Disruptive Expertise Editing Guide
This guide is useful ONLY AFTER you have followed the directions for setting up your repository and setting up your page.
Reminder! Create bookmarks for two locations you will be visiting often:
- YOUR own Disruptive Expertise REPOSITORY: https://github.com/USERNAME/disruptive-expertise/
- Replace USERNAME with your GitHub username!
- YOUR own Disruptive Expertise WEBSITE: https://USERNAME.github.io/disruptive-expertise
Editing your new page
Now that you have a working website and your own page to edit, you’re ready to replace all the sample content with your own.
Test an edit on your new page
Make sure you’re on YOUR repository (the URL will look like https://github.com/USERNAME/disruptive-expertise/). Make sure you’re on the Code tab (normally the default view). You should see the list of files in the repository (starting with folders like _data,_includes, _layouts, etc).
- Press the
. (period) key to go into Editor Mode
- Click on the little arrow to the left of the your essay folder to see its contents
- You should see an
images folder and a file called index.md
- Click on the
index.md file to bring it up on the right of your screen
- Replace the
title: field near the top of the page with YOUR title
- Replace the
summary: content as well
- Now you need to commit your changes, like you did when setting up your page:
- Click the network icon on the left, as you did when duplicating the essays folder
- Enter something like “update title and summary”
- Click the
Commit & Push button
Adding your own images
Your images folder comes with a bunch of images you don’t need. You can delete all of those or leave them. But you’ll need to add your own images to your essay.
Uploading images to GitHub
- Make sure you have your image saved and renamed to kebab case. It will be easier to troubleshoot missing images if the filename tells you what the image is.
- Go to your GitHub repository, Code tab, editor (via
.)
- Expand the
essays folder to see your own project folder
- Expand your project folder to see your
images folder
- Drag your image file from wherever it is on your computer to the images folder.
- Make sure it ended up in the images folder! Drag and drop again if need be.
- Click the network icon at left, type a commit message, and
Commit & Push.
Edit your page to use the new files
Your page uses a little code snippets to display your images. You need to update any existing snippets to reference the files you uploaded.
Take care with filenames
- Filenames much match exactly
- Include the correct file extension (
.jpg, .png, .gif, webp, etc.)
- Match capitalization, spaces, underscores, etc. (
.jpg ≠ .jpeg ≠ .JPG )
Page sure your image code references your image upload
- Find the code on your page:
include images/figure-wrap.html
image-path="images/books-britannica.jpeg"

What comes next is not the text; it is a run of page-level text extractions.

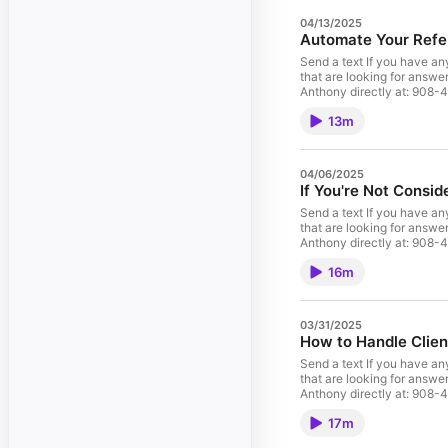
04/13/2025
Automate Your Refe
Send a text If you have any questions, concerns, or want to s
that are looking for answe
Anthony direc
13m
04/06/2025
If You're Not Consid
Send a text If you have any questions, concerns, or want to s
that are looking for answe
Anthony direc
16m
03/31/2025
How to Handle Clie
Send a text If you have any questions, concerns, or want to s
that are looking for answe
Anthony direc
17m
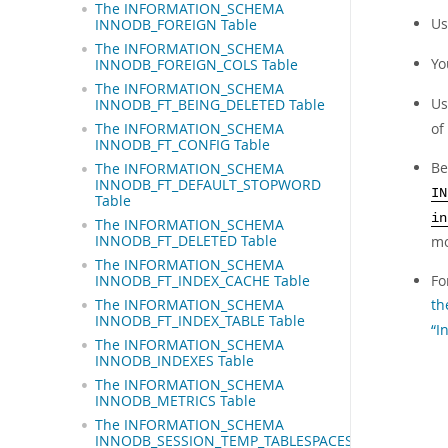
The INFORMATION_SCHEMA
Us
INNODB_FOREIGN Table
The INFORMATION_SCHEMA
Yo
INNODB_FOREIGN_COLS Table
The INFORMATION_SCHEMA
Us
INNODB_FT_BEING_DELETED Table
of
The INFORMATION_SCHEMA
INNODB_FT_CONFIG Table
Be
The INFORMATION_SCHEMA
INNODB_FT_DEFAULT_STOPWORD
IN
Table
in
The INFORMATION_SCHEMA
mo
INNODB_FT_DELETED Table
The INFORMATION_SCHEMA
Fo
INNODB_FT_INDEX_CACHE Table
th
The INFORMATION_SCHEMA
INNODB_FT_INDEX_TABLE Table
“I
The INFORMATION_SCHEMA
INNODB_INDEXES Table
The INFORMATION_SCHEMA
INNODB_METRICS Table
The INFORMATION_SCHEMA
INNODB_SESSION_TEMP_TABLESPACES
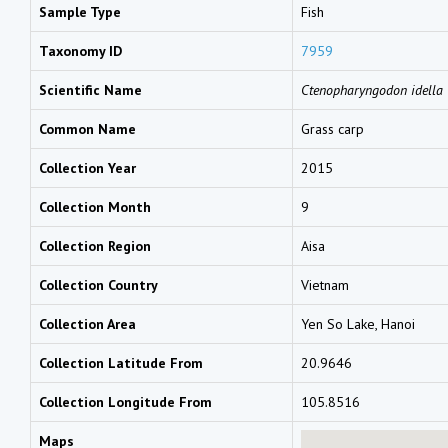
Sample Type
Fish
Taxonomy ID
7959
Scientific Name
Ctenopharyngodon idella
Common Name
Grass carp
Collection Year
2015
Collection Month
9
Collection Region
Aisa
Collection Country
Vietnam
Collection Area
Yen So Lake, Hanoi
Collection Latitude From
20.9646
Collection Longitude From
105.8516
Maps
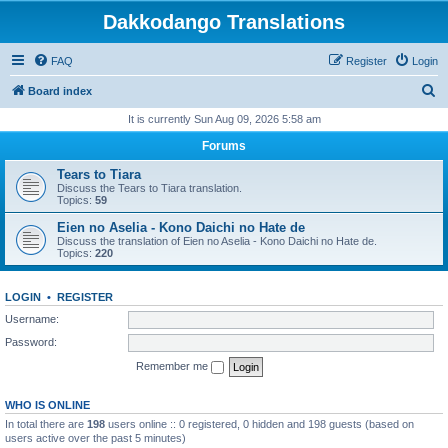
Dakkodango Translations
FAQ
Register
Login
S
Board index
e
It is currently Sun Aug 09, 2026 5:58 am
a
Forums
r
Tears to Tiara
c
Discuss the Tears to Tiara translation.
Topics:
59
h
Eien no Aselia - Kono Daichi no Hate de
Discuss the translation of Eien no Aselia - Kono Daichi no Hate de.
Topics:
220
LOGIN
•
REGISTER
Username:
Password:
Remember me
WHO IS ONLINE
In total there are
198
users online :: 0 registered, 0 hidden and 198 guests (based on
users active over the past 5 minutes)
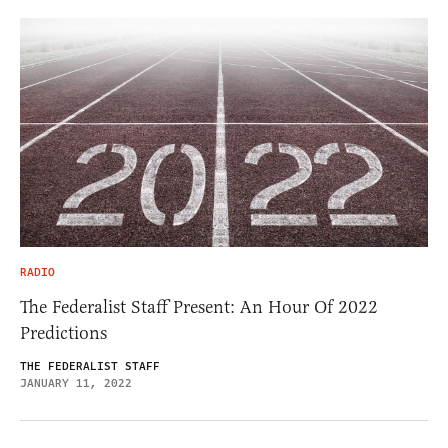
RADIO
The Federalist Staff Present: An Hour Of 2022
Predictions
THE FEDERALIST STAFF
JANUARY 11, 2022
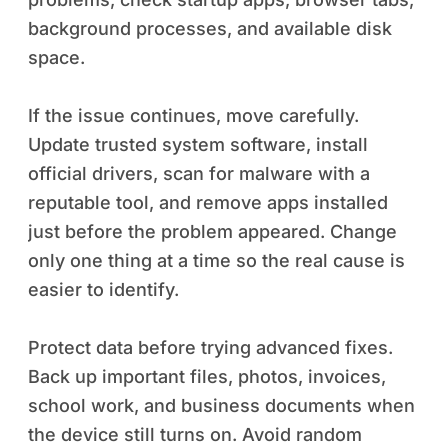
background processes, and available disk
space.
If the issue continues, move carefully.
Update trusted system software, install
official drivers, scan for malware with a
reputable tool, and remove apps installed
just before the problem appeared. Change
only one thing at a time so the real cause is
easier to identify.
Protect data before trying advanced fixes.
Back up important files, photos, invoices,
school work, and business documents when
the device still turns on. Avoid random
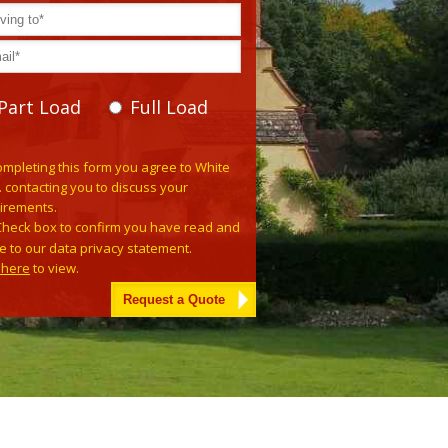
Part Load
Full Load
se leave this field empty.
ompleting this form you agree to White
. contacting you to discuss your
irements.
Check box to confirm you have read and
e to our data privacy statement.
k here
to view.
tive:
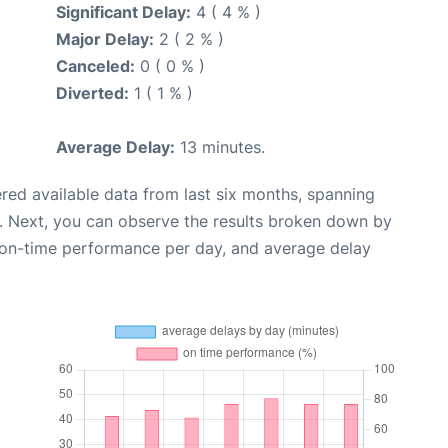
Significant Delay:
4 ( 4 % )
Major Delay:
2 ( 2 % )
Canceled:
0 ( 0 % )
Diverted:
1 ( 1 % )
Average Delay:
13 minutes.
red available data from last six months, spanning
. Next, you can observe the results broken down by
, on-time performance per day, and average delay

- Change what’s between the quotes for the
image-path to be your image filename. It should start with images/ because that’s where you just put your image.
- Be sure to keep the quotes, and make sure what’s between the quotes is EXACTLY the same as the name of the file you uploaded.
Commit & Push changes as usual.
Verify Everything Works
After uploading an image and updating your code snippets with the filenames of your image files (and committing your changes):
- Wait 1-2 minutes for GitHub Pages to rebuild your site
- Visit your page on your website (you bookmarked it, right?)
- Check that:
- Your image displays correctly
Troubleshooting
Image doesn’t appear?
- Make sure you didn’t accidentally remove or add extra code characters, like {% or %}
- Make sure you’re not missing any quotation marks
- Double-check that the file names in your code exactly match the uploaded file names (including capitalization and file extension)
- Wait a few minutes and refresh your browser—GitHub Pages can take time to update.
Image is too large or too small?
- You can add
width="50%" to the figure include to control size, picking whatever percent of the page width that you need.